The CDC estimates that about 1 in 20 adults age 20 and older have CAD. And CAD doesn’t discriminate: Heart disease is the leading causeof death for both men and women, including most racial and ethnic groups in the United States.

Metabolic syndrome is even more prevalent. About 1 in 3 American adults have it, according to the National Institutes of Health. It encompasses a constellation of factors: having a large waistline, high blood sugar, high blood pressure, high cholesterol, high triglycerides, and low HDL (or good) cholesterol. Having three or more of these factors leads to a metabolic syndrome diagnosis. 

Metabolic syndrome is a risk factor for heart disease. Since many people with heart disease also have metabolic syndrome, the ability to reverse it through the Mediterranean diet is extremely important.

An editorial published along with the study underlines the importance of the Mediterranean diet for everyone:

“Spain has a proud tradition of nutrition research in the cardiovascular field. The primary preventive PREDIMED study clearly shows the health benefits of professional dietary intervention for individuals with high cardiometabolic risk. The secondary preventive CORDIOPREV study also contributes with important new knowledge about the role of lifestyle, including nutrition, for the prognosis of coronary heart disease. The present study focuses on the role of an overall healthy lifestyle on the prevention and treatment of the metabolic syndrome. Still, the two studies provide complementary knowledge on the health benefits of traditional Mediterranean food. It is important to emphasize that this food pattern is a good model for healthy eating according to the current knowledge. 

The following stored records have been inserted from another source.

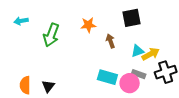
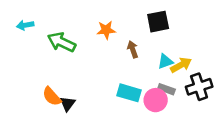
green arrow: (51, 35) -> (61, 42), turned 95
orange semicircle: (25, 85) -> (52, 96), moved, turned -42
black triangle: (48, 86) -> (67, 104), moved

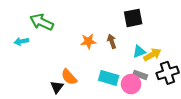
cyan arrow: (25, 25) -> (21, 41), moved
orange star: (106, 30) -> (88, 41), moved
green arrow: (61, 42) -> (42, 22), moved
orange semicircle: (52, 96) -> (69, 77), moved

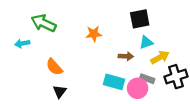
orange star: (88, 41) -> (94, 34), moved
brown arrow: (112, 41) -> (126, 56), moved, turned 112
cyan triangle: (139, 52) -> (146, 42), moved
orange semicircle: (69, 77) -> (54, 67), moved

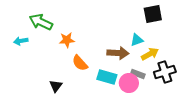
black square: (140, 19) -> (153, 14), moved
orange star: (94, 34) -> (67, 40), moved
brown arrow: (126, 56) -> (118, 53), size x1.5
orange semicircle: (54, 67) -> (80, 63), moved

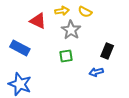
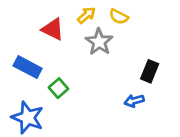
yellow arrow: (62, 11) -> (86, 15), turned -32
green square: (66, 56) -> (58, 88), moved, turned -32

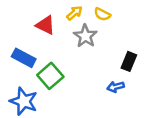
green square: (58, 88) -> (50, 76), size x1.5

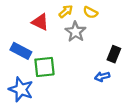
green square: (50, 76) -> (44, 67), turned 35

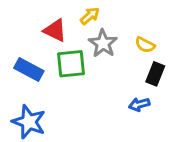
yellow semicircle: (90, 12) -> (145, 45), moved
green square: (44, 67) -> (71, 64), moved

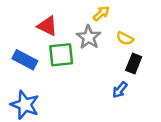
yellow arrow: (90, 16) -> (101, 13), moved
blue arrow: (139, 104) -> (120, 90), turned -36

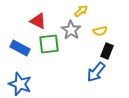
yellow semicircle: (125, 38) -> (100, 31), turned -40
blue arrow: (120, 90) -> (96, 72), size x1.5

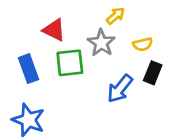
blue rectangle: (20, 48) -> (28, 69), turned 42
blue arrow: (96, 72) -> (120, 89), moved

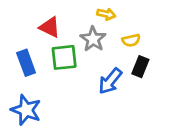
yellow arrow: (116, 16) -> (106, 14), turned 54

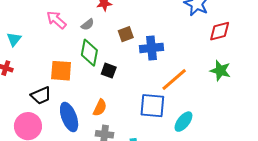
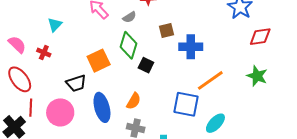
orange square: (61, 71) -> (99, 61), turned -35

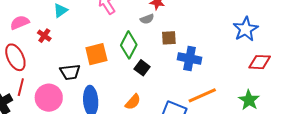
gray semicircle: (129, 17) -> (147, 19), moved
pink semicircle: (17, 44) -> (20, 23), turned -78
orange semicircle: (134, 101) -> (133, 102), moved

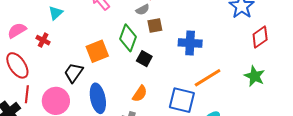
brown square: (169, 38) -> (155, 25), moved
red diamond: (260, 62) -> (260, 37), turned -30
black trapezoid: (70, 72) -> (73, 73), turned 140

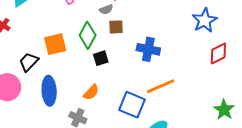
black square: (144, 59) -> (101, 58), turned 35
green star: (255, 76) -> (224, 110), moved

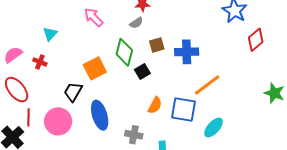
brown square: (116, 27) -> (157, 45), moved
orange semicircle: (91, 92) -> (155, 105), moved

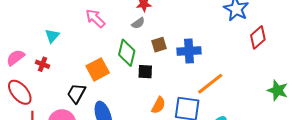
black square: (142, 72) -> (145, 72), turned 35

“The results from the present CORDIOPREV study are indeed clinically relevant. In recent decades, lifestyle and risk factor patterns in the population as a whole, as well as in patients with coronary heart disease, have changed. The prevalence of the metabolic syndrome is increasing in all parts of the population, especially in at-risk individuals with coronary heart disease because such patients today are often sedentary and have abdominal obesity. The metabolic syndrome is—beyond an increased risk of cardiovascular diseases—also linked to an increased risk of cancer, cognitive impairment, and inflammatory diseases, as well as low quality of life.

“Perhaps, we are approaching the limit for what is achievable by pharmacological treatment alone. Instead, an increased investment in lifestyle might be required to further improve the prognosis for people with coronary heart disease. The important data from the Spanish CORDIOPREV study underline that lifestyle interventions, including dietary changes, are still underused in modern healthcare. This study indicates that much health remains to be gained.”